** Opening SOURCE INFORMATION block **

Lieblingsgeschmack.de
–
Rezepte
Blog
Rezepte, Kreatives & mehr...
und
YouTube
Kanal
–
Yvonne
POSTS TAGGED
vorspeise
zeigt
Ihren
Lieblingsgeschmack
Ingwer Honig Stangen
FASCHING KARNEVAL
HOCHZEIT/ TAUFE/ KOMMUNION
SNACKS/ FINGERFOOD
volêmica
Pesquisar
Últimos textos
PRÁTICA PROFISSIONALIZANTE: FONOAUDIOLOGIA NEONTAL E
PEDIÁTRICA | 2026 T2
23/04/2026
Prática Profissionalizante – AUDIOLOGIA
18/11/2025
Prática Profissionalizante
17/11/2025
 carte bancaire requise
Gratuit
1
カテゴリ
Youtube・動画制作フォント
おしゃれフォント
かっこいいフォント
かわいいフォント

** Closing SOURCE INFORMATION block **
** Opening SOURCE INFORMATION block **

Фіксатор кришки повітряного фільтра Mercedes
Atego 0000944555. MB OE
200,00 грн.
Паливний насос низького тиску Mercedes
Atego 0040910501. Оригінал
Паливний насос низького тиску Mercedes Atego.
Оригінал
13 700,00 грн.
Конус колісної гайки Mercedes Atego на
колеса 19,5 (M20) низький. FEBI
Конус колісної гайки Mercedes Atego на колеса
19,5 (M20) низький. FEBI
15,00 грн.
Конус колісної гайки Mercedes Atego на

** Closing SOURCE INFORMATION block **
** Opening SOURCE INFORMATION block **

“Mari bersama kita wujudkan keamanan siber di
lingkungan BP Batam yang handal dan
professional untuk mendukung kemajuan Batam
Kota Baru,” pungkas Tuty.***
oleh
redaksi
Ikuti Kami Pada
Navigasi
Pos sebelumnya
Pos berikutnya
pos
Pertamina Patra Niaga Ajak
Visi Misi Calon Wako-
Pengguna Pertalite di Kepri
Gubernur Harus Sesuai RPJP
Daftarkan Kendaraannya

** Closing SOURCE INFORMATION block **

WHAT THE EXERCISE ASKS: Look through the entries for the string "низького". Every line that has it belongs in the answer.

ANSWER SECTION:
Паливний насос низького тиску Mercedes
Паливний насос низького тиску Mercedes Atego.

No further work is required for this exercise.